→ **Aim of the exercise**
Print every record below exactly as it stands, but leave out the pictures.

→ **Information supplied**
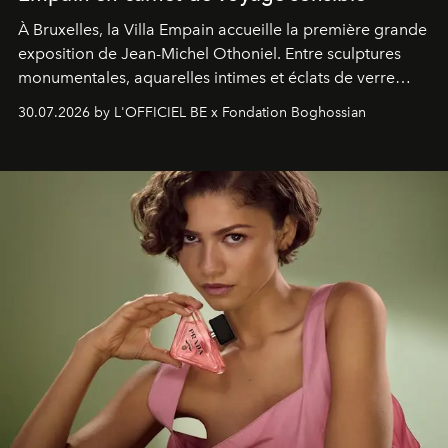
À Bruxelles, la Villa Empain accueille la première grande
exposition de Jean-Michel Othoniel. Entre sculptures
monumentales, aquarelles intimes et éclats de verre
soufflé, l’artiste français compose un itinéraire
30.07.2026 by L'OFFICIEL BE x Fondation Boghossian
émotionnel où chaque œuvre devient le souvenir
lumineux d’un voyage, d’une rencontre ou d’un
émerveillement.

→ **Response**
À Bruxelles, la Villa Empain accueille la première grande
exposition de Jean-Michel Othoniel. Entre sculptures
monumentales, aquarelles intimes et éclats de verre
soufflé, l’artiste français compose un itinéraire
30.07.2026 by L'OFFICIEL BE x Fondation Boghossian
émotionnel où chaque œuvre devient le souvenir
lumineux d’un voyage, d’une rencontre ou d’un
émerveillement.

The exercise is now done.